-- Data excerpts --

========================================================================

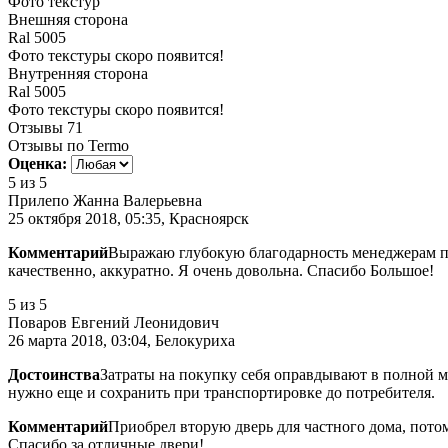
Фото текстур
Внешняя сторона
Ral 5005
Фото текстуры скоро появится!
Внутренняя сторона
Ral 5005
Фото текстуры скоро появится!
Отзывы
71
Отзывы по Termo
Оценка:
5
из 5
Прилепо Жанна Валерьевна
25 октября 2018, 05:35, Красноярск
Комментарий
Выражаю глубокую благодарность менеджерам по 
качественно, аккуратно. Я очень довольна. Спасибо Большое!
5
из 5
Поваров Евгений Леонидович
26 марта 2018, 03:04, Белокуриха
Достоинства
Затраты на покупку себя оправдывают в полной м
нужно еще и сохранить при транспортировке до потребителя.
Комментарий
Приобрел вторую дверь для частного дома, пото
Спасибо за отличные двери!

========================================================================

-- Aim of the task --
Once the line that contains "Выражаю глубокую благодарность менеджерам по" is found, please give it again exactly, along with each line that comes after it, through the last line of the entries.

-- Solution to the exercise --
Выражаю глубокую благодарность менеджерам по 
качественно, аккуратно. Я очень довольна. Спасибо Большое!
5
из 5
Поваров Евгений Леонидович
26 марта 2018, 03:04, Белокуриха
Достоинства
Затраты на покупку себя оправдывают в полной м
нужно еще и сохранить при транспортировке до потребителя.
Комментарий
Приобрел вторую дверь для частного дома, пото
Спасибо за отличные двери!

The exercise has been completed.